La cal se incrusta en el vidrio cuando el agua se seca sobre la superficie sin que nadie la retire. La rutina más eficaz no es la que más frota, sino la que se hace todos los días en poco tiempo.
El limpiacristales de goma, tu mejor aliado
Después de la última ducha del día, pasa un limpiacristales de goma por todo el vidrio. Treinta segundos de repaso evitan que el agua se seque sobre la superficie, que es exactamente cuando se forma la marca de cal.
Limpieza semanal a fondo
Vinagre blanco caliente en spray, dejar actuar cinco minutos y frotar con un paño de microfibra. Para la cal ya asentada, sube la concentración de vinagre o añade un chorro de limón, que ayuda a disolverla sin rayar el vidrio templado.

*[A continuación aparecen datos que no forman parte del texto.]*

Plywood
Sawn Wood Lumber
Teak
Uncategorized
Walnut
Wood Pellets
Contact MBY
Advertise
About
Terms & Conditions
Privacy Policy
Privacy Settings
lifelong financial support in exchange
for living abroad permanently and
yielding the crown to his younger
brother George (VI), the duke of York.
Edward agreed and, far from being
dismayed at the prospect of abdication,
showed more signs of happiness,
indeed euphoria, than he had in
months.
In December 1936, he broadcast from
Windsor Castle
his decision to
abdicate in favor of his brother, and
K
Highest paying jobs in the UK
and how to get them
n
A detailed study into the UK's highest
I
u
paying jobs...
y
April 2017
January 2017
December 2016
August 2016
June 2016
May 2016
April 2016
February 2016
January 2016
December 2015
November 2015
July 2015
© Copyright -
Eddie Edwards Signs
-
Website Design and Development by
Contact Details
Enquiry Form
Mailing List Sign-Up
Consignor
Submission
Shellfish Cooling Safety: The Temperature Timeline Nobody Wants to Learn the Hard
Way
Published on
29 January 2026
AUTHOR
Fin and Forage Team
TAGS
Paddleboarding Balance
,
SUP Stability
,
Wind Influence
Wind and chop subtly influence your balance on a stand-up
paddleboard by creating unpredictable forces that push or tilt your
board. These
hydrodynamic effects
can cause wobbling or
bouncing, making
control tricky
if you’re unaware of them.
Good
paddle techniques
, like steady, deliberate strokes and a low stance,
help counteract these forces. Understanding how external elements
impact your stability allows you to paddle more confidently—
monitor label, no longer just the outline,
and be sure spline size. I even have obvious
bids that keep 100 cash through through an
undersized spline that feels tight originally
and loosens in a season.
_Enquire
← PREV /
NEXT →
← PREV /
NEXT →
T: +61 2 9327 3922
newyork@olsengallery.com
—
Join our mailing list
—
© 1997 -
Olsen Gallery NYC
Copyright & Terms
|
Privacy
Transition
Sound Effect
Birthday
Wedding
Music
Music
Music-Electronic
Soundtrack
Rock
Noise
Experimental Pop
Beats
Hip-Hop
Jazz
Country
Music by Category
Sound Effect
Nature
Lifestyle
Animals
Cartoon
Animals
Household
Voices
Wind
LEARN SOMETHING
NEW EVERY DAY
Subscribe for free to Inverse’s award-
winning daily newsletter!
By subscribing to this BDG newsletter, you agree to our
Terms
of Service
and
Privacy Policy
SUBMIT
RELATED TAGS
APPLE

No olvides las guías y las gomas
En mamparas correderas, la guía inferior acumula pelo y jabón que hace que la puerta cueste deslizar. Un cepillo de dientes viejo con vinagre llega bien a los rincones sin desmontar nada. Las gomas se limpian igual, aunque cuando ya amarillean, un poco de lejía diluida las devuelve al blanco (ver nuestro artículo sobre blanquear las gomas de la mampara).
Qué evitar
Estropajos abrasivos y productos con base ácida muy concentrada pueden dañar el tratamiento antical de fábrica que llevan muchos vidrios templados actuales. Si tu mampara lo tiene, un jabón neutro y agua suele bastar la mayoría de los días.